C’est un sentiment récurrent. Vous vous sentez épuisé après chaque interaction avec cette personne, obligé de peser chaque mot pour éviter l’explosion ? Vous êtes peut-être face à une personnalité émotionnellement immature. Ces individus peuvent vampiriser leur interlocuteur et il peut être difficile de les reconnaître. Pour nous aider à y voir plus clair, Julie Smith, psychologue clinicienne britannique suivie par plus de 2 millions d’abonnés sur les réseaux sociaux, a partagé à la fin du mois d’avril une vidéo explicative sur TikTok. Elle y dévoile les trois principaux signes révélateurs de ce type de personnalité toxique.

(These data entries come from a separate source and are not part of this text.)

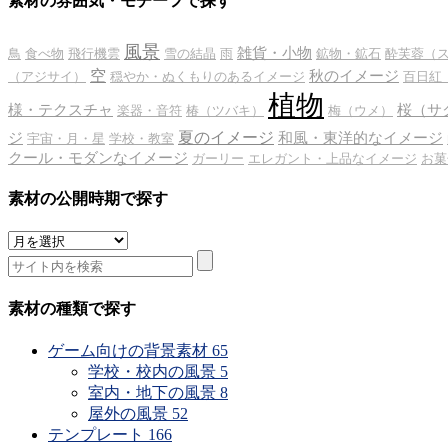
素材の雰囲気・モチーフで探す
風景
雑貨・小物
鳥
食べ物
飛行機雲
雪の結晶
雨
鉱物・鉱石
酔芙蓉（
空
秋のイメージ
（アジサイ）
穏やか・ぬくもりのあるイメージ
百日紅
植物
様・テクスチャ
桜（サ
楽器・音符
椿（ツバキ）
梅（ウメ）
夏のイメージ
ジ
和風・東洋的なイメージ
宇宙・月・星
学校・教室
クール・モダンなイメージ
ガーリー
エレガント・上品なイメージ
お菓
素材の公開時期で探す
素
材
の
公
素材の種類で探す
開
時
ゲーム向けの背景素材
65
期
学校・校内の風景
5
で
室内・地下の風景
8
探
屋外の風景
52
す
テンプレート
166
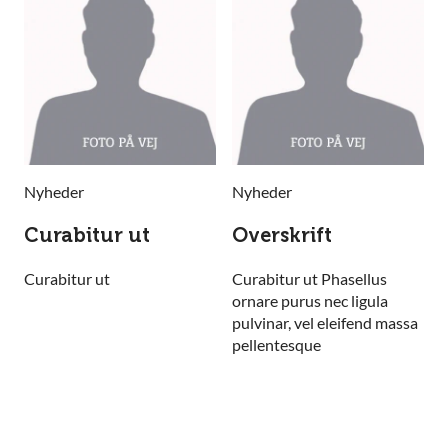
Nyheder
Nyheder
Curabitur ut
Overskrift
Curabitur ut
Curabitur ut Phasellus
ornare purus nec ligula
pulvinar, vel eleifend massa
pellentesque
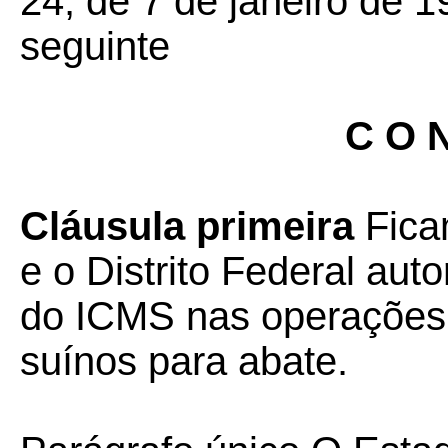
24, de 7 de janeiro de 1
seguinte
C O N
Cláusula primeira
Fica
e o Distrito Federal aut
do ICMS nas operações 
suínos para abate.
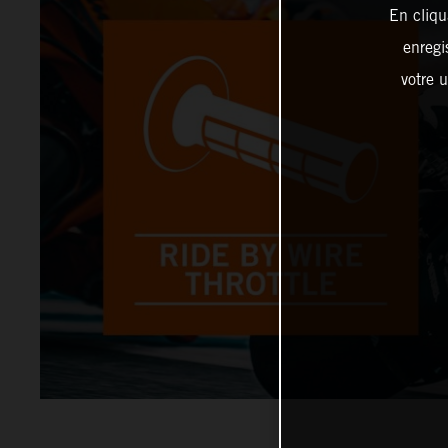
En cliqu
enregi
votre u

«C’est pas moi, c’est les autres»
On connaît toutes cette personne, celle qui a toujours une bonne excuse, un responsable désigné, un drame extérieur pour expliquer pourquoi elle n’y est pour rien. Une incapacité chronique «à ne jamais prendre ses responsabilités», détaille Julie Smith. Et au lieu d’assumer ses actes, elle a la fâcheuse tendance «à devenir très dépendante des gens et à les blâmer pour tout ce qui va mal», poursuit la psychologue clinicienne.
Un conflit amoureux ? C’est la faute de l’autre. Un loupé au travail ? Les collègues n’ont pas été à la hauteur. Un souci d’argent ? Le système est contre elle. Résultat, rien n’est jamais de sa faute. Comme le relève la spécialiste, cette posture victimaire permanente, symptomatique des individus émotionnellement immatures, épuise et culpabilise leur entourage, qui se retrouve à devoir gérer des émotions qui ne lui appartiennent pas, et à culpabiliser de ne pas en faire assez.

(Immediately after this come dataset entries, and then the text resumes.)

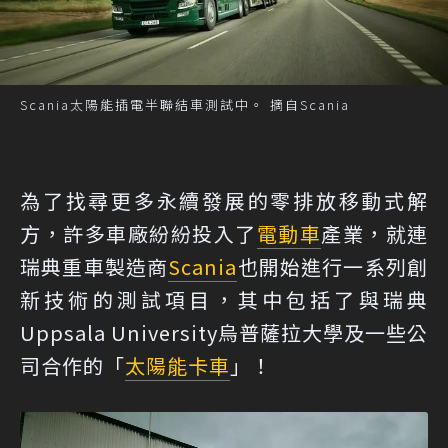
Scania太陽能插電半聯結車測試中。 摘自Scania
為了找尋更多永續發展的零排放移動式解
方，許多車廠紛紛投入了
電動車
產業，就連
瑞典重車製造商
Scania
也開始進行一系列創
新技術的測試項目，其中包括了與瑞典
Uppsala University烏普薩拉大學及一些公
司合作的「
太陽能
卡車
」！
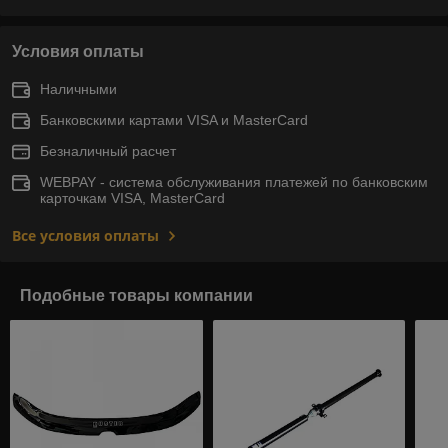
Условия оплаты
Наличными
Банковскими картами VISA и MasterCard
Безналичный расчет
WEBPAY - система обслуживания платежей по банковским
карточкам VISA, MasterCard
Все условия оплаты
Подобные товары компании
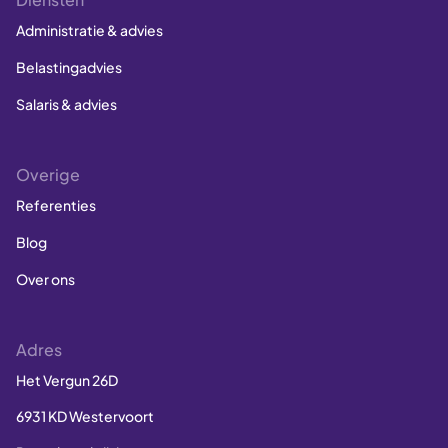
Administratie & advies
Belastingadvies
Salaris & advies
Overige
Referenties
Blog
Over ons
Adres
Het Vergun 26D
6931 KD Westervoort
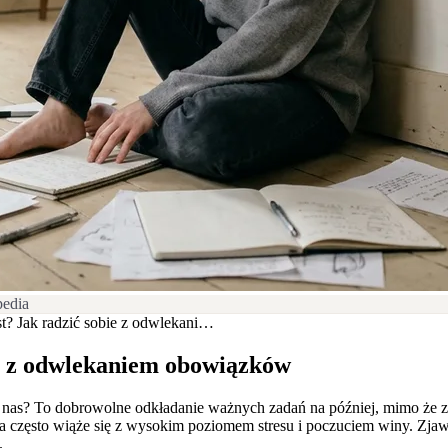
pedia
est? Jak radzić sobie z odwlekani…
bie z odwlekaniem obowiązków
u z nas? To dobrowolne odkładanie ważnych zadań na później, mimo że
a często wiąże się z wysokim poziomem stresu i poczuciem winy. Zja
.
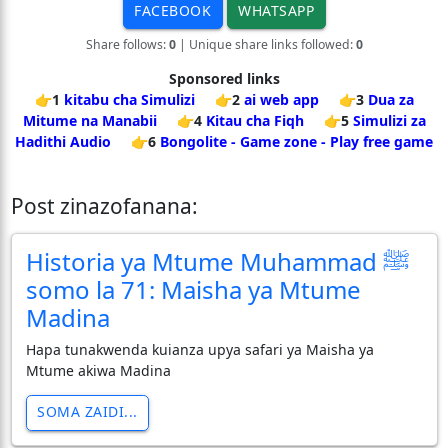
FACEBOOK
WHATSAPP
Share follows:
0
| Unique share links followed:
0
Sponsored links
👉1
kitabu cha Simulizi
👉2
ai web app
👉3
Dua za
Mitume na Manabii
👉4
Kitau cha Fiqh
👉5
Simulizi za
Hadithi Audio
👉6
Bongolite - Game zone - Play free game
Post zinazofanana:
Historia ya Mtume Muhammad ﷺ
somo la 71: Maisha ya Mtume
Madina
Hapa tunakwenda kuianza upya safari ya Maisha ya
Mtume akiwa Madina
SOMA ZAIDI...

Manque d’empathie et chantage affectif
Le deuxième signe, lui, fait un peu plus mal, surtout quand on s’en aperçoit. Il est question d’une absence totale d’empathie. «Elles ont du mal à voir au-delà de leurs propres désirs et besoins», décrypte Julie Smith.
Malheureusement pour l’entourage, cette façon de penser a une conséquence directe sur eux. «Ces individus font du chantage affectif ou trompent ou manipulent pour vous faire faire ce qui leur convient», prévient la psychologue. Bilan des courses ? Ces personnes excellent dans l’art de retourner les situations à leur avantage, sans jamais considérer l’impact de leurs actes sur autrui.
Hostilité face à la contradiction
Dernier drapeau rouge, et pas des moindres : leur incapacité à encaisser la contradiction. «Les personnes émotionnellement immatures peuvent être hostiles, promptes à la colère et attaquer les autres qui les défient ou ne sont pas d’accord avec elles», souligne Julie Smith. Une simple remarque, une opinion divergente, et c’est l’explosion garantie. En réaction, les proches finissent généralement par marcher sur des œufs, s’autocensurant pour éviter les crises.
Comment sortir du piège de la relation toxique ?
«Être autour de quelqu’un qui est émotionnellement immature peut être épuisant, rappelle Julie Smith. Quand vous aimez quelqu’un qui l’est, il est naturel de faire du yo-yo entre travailler dur pour gagner son approbation et parfois le rejeter par frustration». Alors pour sortir de cette spirale destructrice, la psychologue propose une approche sans concession. «Plutôt que de tourner en rond […] il faut prendre la décision radicale d’arrêter de chercher une validation et une approbation auprès de quelqu’un qui n’est pas assez émotionnellement mature pour la donner», tranche-t-elle.
Et si l’on doute encore du potentiel toxique d’un proche, Julie Smith invite à faire un travail d’introspection. «Parfois, les signes les plus faciles à remarquer sont ceux qui apparaissent dans nos propres réactions», conclut-elle. Car non, ce n’est pas normal de se sentir constamment coupable, vidé ou triste à cause d’un proche. Ce n’est pas de l’amour ni de l’amitié, et ce n’est probablement pas non plus une relation saine.